Yeah, I also highly value consistency in my projects, which forces me to keep an eye on the LLM and steer it often. This limits my overall velocity especially on larger features. But I'm still much faster with the agent. Recent example, https://github.com/igor47/csheet/pull/68 -- this took me a couple of hours pairing with Claude code, which is insane give the size of the work here. Though this PR creates a bunch of tables, routes, services -- it's not just greenfield CRUD work. We're figuring out how to model a complicated domain, integrating with existing code, thinking through complex integrations including with LLMs at run time. Claude is writing almost all the code, I'm just steering
AI assisted code can't even stick to the API documentation, especially if the data structures are not consistent and have evolved over time. You would see Claude literally pulling function after function from thin air, desperately trying to fulfill your complicated business logic and even when it's complete, it doesn't look neat at all. Yes, it will have test coverage, but one more feature request will probably break the back of the camel. And if you raise that PR to the rest of your team, good luck trying to summarise it all to your colleagues.
However if you just have an easy project, or a greenfield project, or don't care about who's going to maintain that stuff in 6 months, sure, go all in with AI.
I definitely wonder if the people going all-in on AI harnessing are working on greenfield projects, because it seems overwhelming to try to get that set up on a brownfield codebase where the patterns aren't consistent and the code quality is mixed.
So just iterate on it? Your complaint is that the model isn't one shotting the problem and reading your mind about style. It's like any coding workflow, make it work, then make it nice.
No, I never expect AI to one-shot (if I see such a miracle, it's usually because I needed a one-liner or something really simple and well documented, which I can also write on the whiteboard from memory).
Try iterating over well known APIs where the response payloads are already gigantic JSONs, there are multiple ways to get certain data and they are all inconsistent and Claude spits out function after function, laying waste to your codebase. I found no amount of style guideline documents to resolve this issue.

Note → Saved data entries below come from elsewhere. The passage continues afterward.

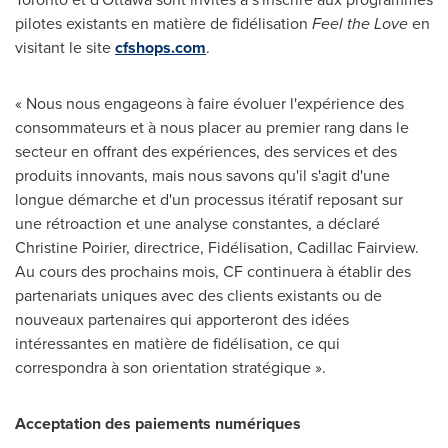
pilotes existants en matière de fidélisation
Feel the Love
en
visitant le site
cfshops.com
.
« Nous nous engageons à faire évoluer l'expérience des
consommateurs et à nous placer au premier rang dans le
secteur en offrant des expériences, des services et des
produits innovants, mais nous savons qu'il s'agit d'une
longue démarche et d'un processus itératif reposant sur
une rétroaction et une analyse constantes, a déclaré
Christine Poirier, directrice, Fidélisation, Cadillac Fairview.
Au cours des prochains mois, CF continuera à établir des
partenariats uniques avec des clients existants ou de
nouveaux partenaires qui apporteront des idées
intéressantes en matière de fidélisation, ce qui
correspondra à son orientation stratégique ».
Acceptation des paiements numériques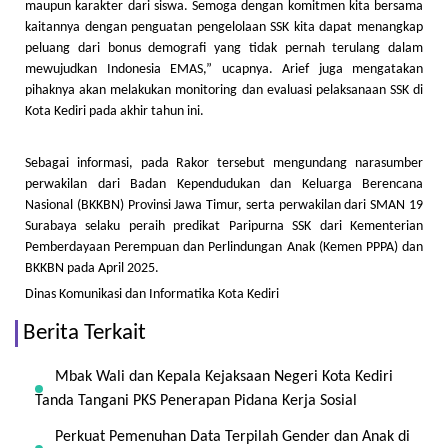
maupun karakter dari siswa. Semoga dengan komitmen kita bersama
kaitannya dengan penguatan pengelolaan SSK kita dapat menangkap
peluang dari bonus demografi yang tidak pernah terulang dalam
mewujudkan Indonesia EMAS,” ucapnya. Arief juga mengatakan
pihaknya akan melakukan monitoring dan evaluasi pelaksanaan SSK di
Kota Kediri pada akhir tahun ini.
Sebagai informasi, pada Rakor tersebut mengundang narasumber
perwakilan dari Badan Kependudukan dan Keluarga Berencana
Nasional (BKKBN) Provinsi Jawa Timur, serta perwakilan dari SMAN 19
Surabaya selaku peraih predikat Paripurna SSK dari Kementerian
Pemberdayaan Perempuan dan Perlindungan Anak (Kemen PPPA) dan
BKKBN pada April 2025.
Dinas Komunikasi dan Informatika Kota Kediri
Berita Terkait
Mbak Wali dan Kepala Kejaksaan Negeri Kota Kediri
Tanda Tangani PKS Penerapan Pidana Kerja Sosial
Perkuat Pemenuhan Data Terpilah Gender dan Anak di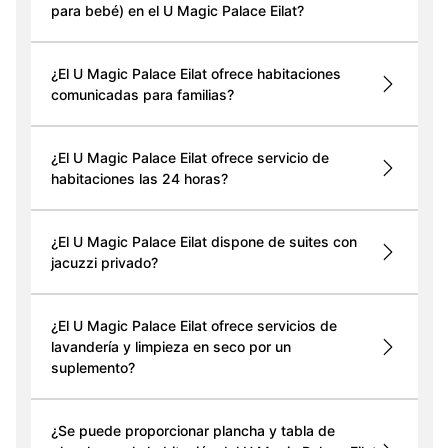
para bebé) en el U Magic Palace Eilat?
¿El U Magic Palace Eilat ofrece habitaciones
comunicadas para familias?
¿El U Magic Palace Eilat ofrece servicio de
habitaciones las 24 horas?
¿El U Magic Palace Eilat dispone de suites con
jacuzzi privado?
¿El U Magic Palace Eilat ofrece servicios de
lavandería y limpieza en seco por un
suplemento?
¿Se puede proporcionar plancha y tabla de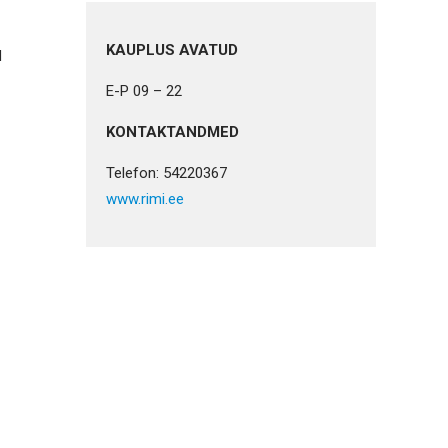
KAUPLUS AVATUD
d
E-P 09 – 22
KONTAKTANDMED
Telefon: 54220367
www.rimi.ee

I'd rather read the documentation myself and write the code by hand rather than reviewing for the umpteenth time when Claude splits these new functions between e.g. __init__.py and main.py and god knows where, mixing business logic with plumbing and transport layers as an art form. God it was atrocious during the first few months of FastMCP.
Most of this thread is debating whether models are good or bad at writing code... however, I think a more important question is what we feed the AI with because that dramatically determines the quality of the output.
When your agent explores your codebase trying to understand what to build, it read schema files, existing routes, UI components etc... easily 50-100k tokens of implementation detail. It's basically reverse-engineering intent from code. With that level of ambiguous input, no wonder the results feel like junior work.
When you hand it a structured spec instead including data model, API contracts, architecture constraints etc., the agent gets 3-5x less context at much higher signal density. Instead of guessing from what was built it knows exactly what to build. Code quality improves significantly.
I've measured this across ~47 features in a production codebase with amedian ratio: 4x less context with specs vs. random agent code exploration. For UI-heavy features it's 8-25x. The agent reads 2-3 focused markdown files instead of grepping through hundreds of KB of components.
To pick up @wek's point about planning from above: devs who get great results from agentic development aren't better prompt engineers... they're better architects. They write the spec before the code, which is what good engineering always was... AI just made the payoff for that discipline 10x more visible.